Il ne sert à rien de faire des hypothèses pour deviner qui va gagner la course de vitesse engagée entre l’État, en voie d’une « refondation » hypothétique et les bandes armées. D’autant que cette course, si elle finit, finira en compromis. La police saura faire la part des choses et laisser le contrôle des quartiers populaires aux bandes de voyous. Même si l’État parvient à rétablir la sécurité, il ne la rétablira pas pour les classes populaires. La dictature de Duvalier préservait l’ordre, mais certainement pas la sécurité des classes populaires. L’arbitraire des macoutes n’était certainement pas meilleur que l’arbitraire des voyous.

Ne demande pas pour qui sonne le glas, il sonne toujours pour toi.

La seule question qui vaille pour la classe des prolétaires est celle de savoir si, en ayant assez de se retrouver entre deux feux comme elle s’est retrouvée récemment à Cité Soleil lors de l’incursion de la Minustah, elle prend le mors aux dents et décide de s’organiser elle-même.
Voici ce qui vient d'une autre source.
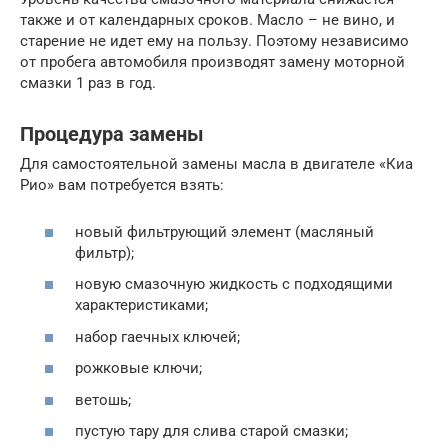
также и от календарных сроков. Масло – не вино, и
старение не идет ему на пользу. Поэтому независимо
от пробега автомобиля производят замену моторной
смазки 1 раз в год.
Процедура замены
Для самостоятельной замены масла в двигателе «Киа
Рио» вам потребуется взять:
новый фильтрующий элемент (масляный
фильтр);
новую смазочную жидкость с подходящими
характеристиками;
набор гаечных ключей;
рожковые ключи;
ветошь;
пустую тару для слива старой смазки;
Et de s’organiser, en tant que prolétaires, autour de la défense de ses propres intérêts.

La principale faiblesse des travailleurs, des chômeurs, des djobeurs qui peuplent les quartiers populaires que se disputent la police et les voyous armés ne réside pas dans leur nombre : ils sont bien plus nombreux que les gangs, chimères ou non. Leur principale faiblesse, c’est l’absence d’organisation. Mais cette faiblesse est surmontable. La seule zone industrielle, même avec ses effectifs réduits à dix mille travailleurs, pourrait devenir une forteresse. Cité Soleil, Bel Air ou Cité Militaire pourraient y trouver des éléments d’organisation. C’est possible et surtout, c’est une nécessité vitale. Mais cela nécessite un programme, une politique, qui aient pour fondement les intérêts vitaux de la majorité laborieuse de la population.

La décrépitude de l’État est une des manifestations de la faillite de la bourgeoisie et de son ordre social. La classe possédante qui vit en parasite sur les classes populaires, paysans comme ouvriers, et qui a vidé la société haïtienne de son sang, a conduit le pays à la ruine. Il n’y a pas de solution même au problème de la sécurité sans mettre en cause l’ordre social actuel. Quel que soit le point de départ - la révolte contre l’insécurité et la volonté de s’organiser pour se défendre pourraient en devenir un -, le prolétariat devra se débarrasser d’autres parasites que ceux qui le rançonnent à Cité Soleil ou ailleurs. Ceux, en premier lieu, qui, dans les usines de la zone industrielle, se permettent de payer des salaires dont le pouvoir d’achat ne représente que le tiers des salaires du temps de Duvalier. Cette classe privilégiée qui pille le pays et qui exploite la majorité de ses habitants et qui ne veut même pas consacrer le fruit de ses rapines à investir sur place.

Si les classes exploitées ne veulent pas être réduites à la seule alternative : mourir sous les balles des bandes armées officielles et privées ou mourir de misère, il leur faudra prendre en main la direction de la société. Il n’y a pas de moyen terme.